Plaintiff was transferred to the WCC IMU December 30, 2002. (Dkt. # 97, Exh. 1, Attach. A, p. 2). Plaintiff felt that the cell in which he was placed was unsanitary and sent several kites addressing the conditions of his cell. (Dkt. # 10, p. 20). When he did not receive a response, he covered his cell door window with kites on January 2, 2003, to "elevate the need for a response." Id. He took the kites down to speak with Defendant Edwards. Id. On January 2, 2003, the Plaintiff was infracted for interfering with staff members' ability to perform their duties because he continuously pressed the emergency call button without an emergency. (Dkt. # 97, Exh. 1, Attach. A, p. 11). On January 4, 2003, Plaintiff sealed off the air exhaust vents in his cell and spread his own feces on the walls of his cell with a shower shoe. (Dkt. # 10, p. 22). Plaintiff refused to clean his cell and because of this refusal, was not allowed to eat even though he had been provided with numerous opportunities to clean his cell. Id., pp. 22-31. Plaintiff alleges that he was denied dinner on January 4, 2003 (Id., p. 24), breakfast, lunch and dinner on January 5, 2003, and breakfast on January 6, 2003, all because he refused to clean his cell. Id., pp. 24-28. Plaintiff alleges that on January 6, 2003, he was given a sack lunch. Id. p. 28.

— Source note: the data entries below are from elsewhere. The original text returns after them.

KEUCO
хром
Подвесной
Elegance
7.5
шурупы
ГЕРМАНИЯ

Staff would not open the cuff port on Plaintiff's cell to give him any legal materials or to feed him because of the biohazard created by spreading his feces all over his cell and for urinating on his door. (Dkt. # 97, Exh. 2). On January 6, 2003, Plaintiff was infracted for spreading his feces in his cell and urinating against the cell floor and refusing to clean up the mess. (Id., Exh. 1, Attach. A, pp. 11).

Defendant Hansmeyer testified that on January 2, 2003, Plaintiff covered his cell window with feces, making it impossible to see what was happening in his cell, creating a safety and security risk. (Dkt. # 87, Exh. 4, p. 1). Plaintiff wiped the feces off to demand his legal materials and then covered the window again with feces and spread feces all over his cell. Id. He continued to do this for many days. Id. He was given the opportunity to clean his cell but he refused to do so. Id. Defendant Hansmeyer declares further that when an offender is in a cell and is refusing to uncover his cell window or has spread his own feces on the wall, the safety and security of the institution is compromised as staff cannot know what an offender is doing in his cell. Id., p. 2. The offender may be denied food or other property because it is not safe for the staff to open the cuff-port door or the main door. Id. The offender may also be given a sack lunch for food. Id.

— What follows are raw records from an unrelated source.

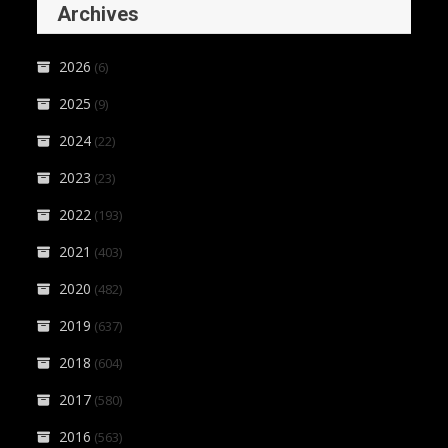
Archives
2026
(6)
2025
(9)
2024
(22)
2023
(23)
2022
(193)
2021
(403)
2020
(482)
2019
(637)
2018
(604)
2017
(580)
2016
(563)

The testimony of James Tucker, a Correctional Specialist at WCC IMU, confirms that Plaintiff was reminded numerous times to uncover his cell window and to clean his cell, he refused to do so. (Dkt. # 97, Exh. 2, p. 3). Plaintiff was not provided with food, medications, or his legal materials because he had created a significant risk to the health and safety of the staff and other offenders living on the unit at the time. Id. Mr. Tucker does not recall Plaintiff making any requests for medical treatment during the time his cell was covered with feces. Id.

Where the conditions of confinement are challenged, as they are here, a plaintiff must show two things: (1) that the deprivation was "sufficiently serious" to form the basis for an Eighth Amendment violation, and (2) that the prison official(s) acted "with a sufficiently culpable state of mind." Wilson v. Seiter, 501 U.S. 294, 298 (1991). As to the first prong, it is well settled that prison officials have a duty to ensure that prisoners are provided adequate shelter, food, clothing, sanitation, medical care, and personal safety. See Farmer, 511 U.S. 825. However, there may be circumstances where the withholding of food will not rise to a constitutional violation. See, e.g., Freeman v. Berge, 441 F.3d 543, 545 (7th Cir. 2006). In Freeman, the plaintiff refused to properly dress, uncover his face, or clean the blood and feces off his cell walls. 441 F. 3d at 545. The Court found that, generally, the plaintiff knew what was expected of him to receive his food, he failed to comply with the requests, and he was reasonably denied food. Id. As noted by the Court in Freeman, "there is a difference between using food deprivation as a punishment and establishing a reasonable condition to the receipt of food." Id. The situation is no different here.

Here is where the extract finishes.